On rappellera l’indication systématique à une anticoagulation si la FA est associée à une  cardiomyopathie hypertrophique (CMH) ou amylose cardiaque (grade I-B).

Nouveauté chez les patients avec FA infraclinique (dépistée par matériel endovasculaire ou portatif sans piste ECG) : une anticoagulation peut être débutée si le risque hémorragique est faible (grade IIB-B).

CHOIX DE L’ANTICOAGULATION : les AOD sont, comme dans la recommandation de 2020, à favoriser par rapports aux AVK, ceci pour des raisons de praticité mais aussi de morbidité/mortalité moindre. Les AVK gardent évidemment leur place chez les patients porteurs de valve mécanique et sténose mitrale.

ÉVALUATION DU RISQUE HÉMORRAGIQUE : on note la disparition du score HAS-BLED. La guideline donne différents éléments pour gérer les hémorragies, sans grandes modifications depuis 2020.

LE CHOIX D’UNE STRATÉGIE DE CONTRÔLE FRÉQUENCE avec ou sans contrôle de rythme est à évaluer et mettre en place dans les 12 mois, en concertation avec le patient (grade IIa). Pour les patients atteints de FA persistante, une cardioversion électrique est à envisager (grade IIa) pour évaluer le bénéfice potentiel du retour en rythme sinusal.

Chez tous les patients, l’objectif fréquentiel initial est <110 bpm (grade IIA). Le choix du bradycardisant est guidée par la FEVG (écho cœur) :

  • BÉTABLOQUANT et DIGOXINE si FE < 40%,
  • INHIBITEUR CALCIQUE possible si FE > 40% (grade I).

CARDIOVERSION : le principe de « safety first » prévaut.

  • À l’exception de l’instabilité hémodynamique, tout patient présentant une FA non datée ou >24h (au lieu de 48h précédemment) doit bénéficier d’un contrôle ETO ou de 3 semaines d’anticoagulation bien conduite avant cardioversion (grade I).
  • Pour un patient stable, une approche « wait and see » peut être envisagée (grade IIa).
  • Les modalités de cardioversion, qu’elles soient pharmacologiques ou électriques, restent inchangées depuis 2020 : la FLÉCAÏNIDE est préférée si cœur sain, et l’AMIODARONE si cœur altéré.

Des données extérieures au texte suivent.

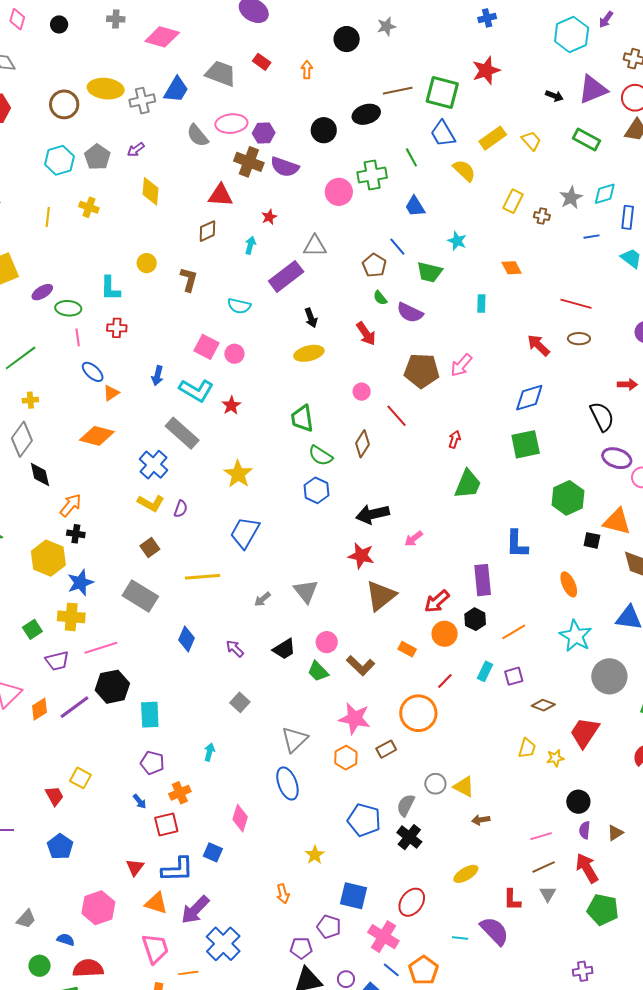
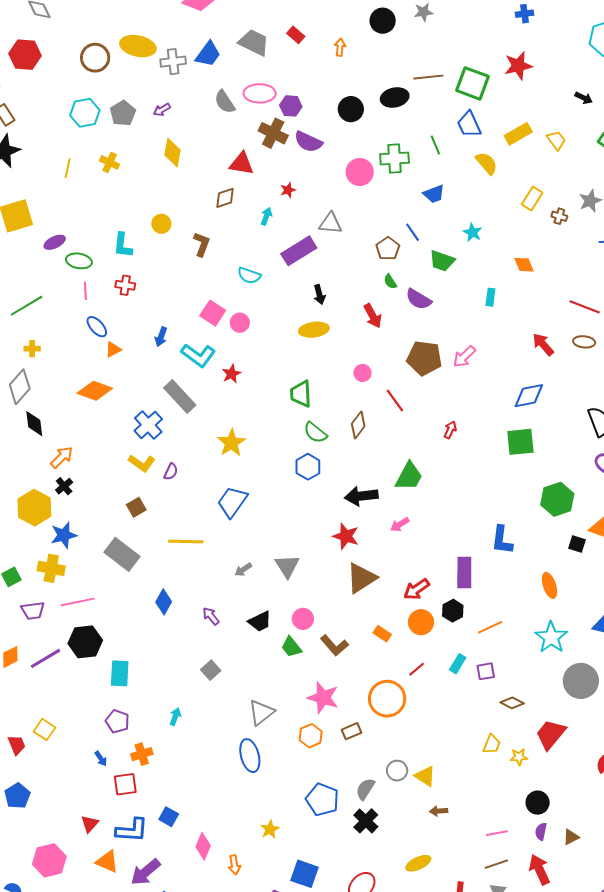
blue trapezoid: (415, 206) -> (434, 194), turned -85
green trapezoid: (468, 484) -> (409, 476), moved
black cross: (76, 534) -> (64, 486), turned 36
pink diamond: (240, 818) -> (203, 846), moved

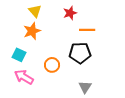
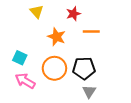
orange star: (32, 31) -> (57, 37), moved, turned -30
black pentagon: (80, 53) -> (84, 68), moved
orange circle: (52, 65) -> (54, 68), size x1.5

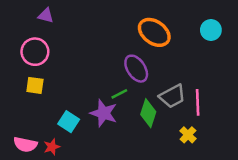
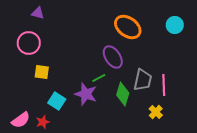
yellow square: (35, 85) -> (42, 72), moved
gray trapezoid: (172, 96) -> (143, 80), turned -50
pink semicircle: (25, 144) -> (21, 120), turned -48

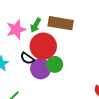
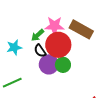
green arrow: (36, 25) -> (38, 35), moved
pink star: (16, 29) -> (54, 26), moved

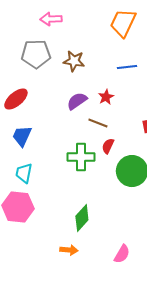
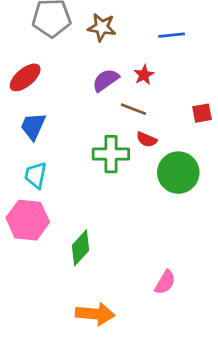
red semicircle: (108, 146) -> (147, 140), turned -91
green diamond: (82, 218) -> (81, 248), moved
orange arrow: (69, 250) -> (95, 314), moved, size x1.6

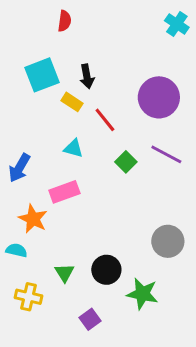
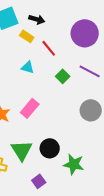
black arrow: (87, 76) -> (37, 19), turned -63
pink rectangle: (64, 192) -> (30, 108), moved, turned -30
gray circle: (168, 241) -> (91, 110), moved
green triangle: (64, 273) -> (22, 150), size x1.6

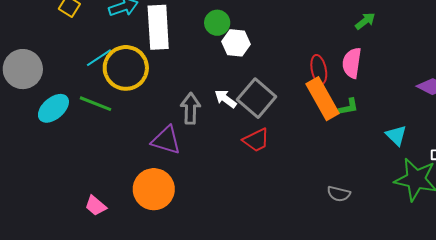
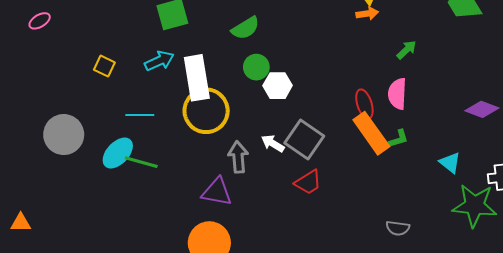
cyan line: (99, 58) -> (140, 115), turned 40
yellow circle: (126, 68) -> (206, 111), moved
cyan ellipse: (53, 108) -> (118, 153), moved

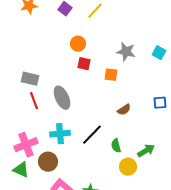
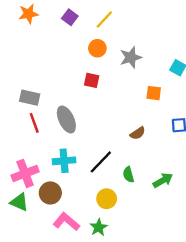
orange circle: (78, 44) -> (97, 48), moved
gray star: (126, 52) -> (131, 57), moved, turned -30
orange square: (111, 75) -> (154, 93), moved
yellow circle: (128, 167) -> (107, 199), moved

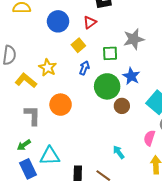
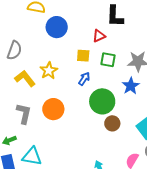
blue circle: (58, 21) -> (57, 27), moved
yellow square: (78, 45) -> (83, 56), turned 32
green square: (110, 53) -> (108, 60), moved
blue star: (131, 76) -> (131, 86), moved

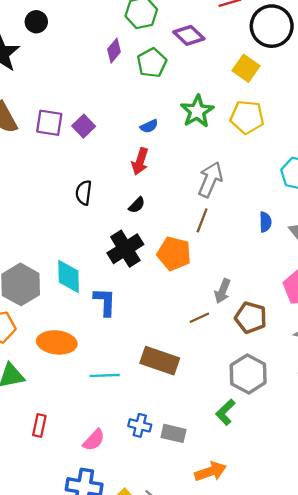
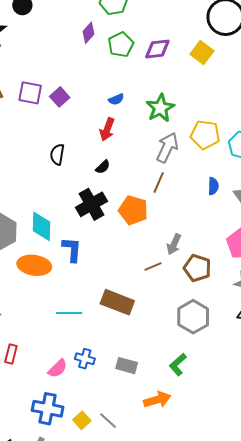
purple diamond: (189, 35) -> (157, 49), moved, turned -52
green star: (197, 111) -> (160, 108), moved
yellow pentagon: (247, 117) -> (205, 135), moved
orange ellipse: (57, 342) -> (34, 265), moved
green L-shape: (225, 412) -> (178, 365), moved
blue cross: (140, 425) -> (85, 359), moved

Pour en savoir plus : Lisez les recommandations dans European Heart Journal


 Janvier 2024 
Recommandation. American College of Cardiology/American Heart Association Joint Committee on Clinical Practice Guidelines
Guideline for the Diagnosis and Management of Atrial Fibrillation - in: J Am Coll Cardiol. 2024 Jan 2;83(1):109-279

Lien du document en PDF (en anglais)

2020 : Recommandations ESC sur le diagnostic et la prise en charge de la fibrillation atriale.

DIAGNOSTIC :

Le diagnostic est fait sur un ECG 12 dérivations qui montre les signes de FA sur au moins 30 sec :

  • Pas d’ondes P
  • Intervalles RR irréguliers

Les nouvelles recommandations ont largement insisté sur l'importance du dépistage car la FA méconnue, et à fortiori asymptomatique, est à risque de complications thromboemboliques et de mortalité beaucoup plus élevés. Il est donc recommandé :

- Un dépistage opportuniste chez les patients de plus de 65 ans par la prise du pouls ou la réalisation d'un l'ECG. Il est également recommandé chez les patients porteurs de pacemaker de bien vérifier l'absence de FA sur les mémoires holter.
- Un ECG systématique chez les patients qui ont plus de 75 ans ou qui sont à risque d'accident vasculaire cérébral.

EPIDÉMIOLOGIE DE LA FA :
- C'est la 1ère cause d’arythmie cardiaque
- En augmentation dans le monde
- Prédomine dans les pays occidentaux (Amérique / Europe)
- Pas de score prédictif de FA chez les sains

PRÉSENTATION CLINIQUE ET CONSÉQUENCES :
– 50 à 87% sont asymptomatiques avec mauvais pronostic dans ce cas.
– Concernant les AVC liés à une FA :

    • Souvent plus sévères, avec décès / incapacité
    • Souvent à répétition
    • Possibles emboles systémiques

– Concernant la défaillance VG :

    • Risque d’insuffisance cardiaque élevé
    • Mêmes facteurs de risques entre la FA et l’insuffisance cardiaque
    • Présence des 2 augmente fortement la mortalité cardio vasculaire

– Concernant les hospitalisations : 

30% des patients avec FA auront une hospitalisation
Causes d’hospitalisation des patients FA : Troubles cardiovasculaires - Troubles non cardiaques - Saignements

– Concernant les décès chez patients FA :

    • 1ère cause : insuffisance cardiaque aigue
    • 2ème et 3ème cause : cancer / Sepsis
    • 4ème cause : AVC

PRISE EN CHARGE THÉRAPEUTIQUE D’UNE FA :

1. Anticoagulation :

 Anticoagulants pour prévenir les accidents thromboemboliques si :

  • Score CHA2DS2-VASc > 2 chez l’homme et > 3 chez la femme,
  • Présence d’une valve mécanique ou rétrécissement mitral modéré à sévère,
  • Absence de contre indications aux anticoagulants (score de HAS-BLED > 3).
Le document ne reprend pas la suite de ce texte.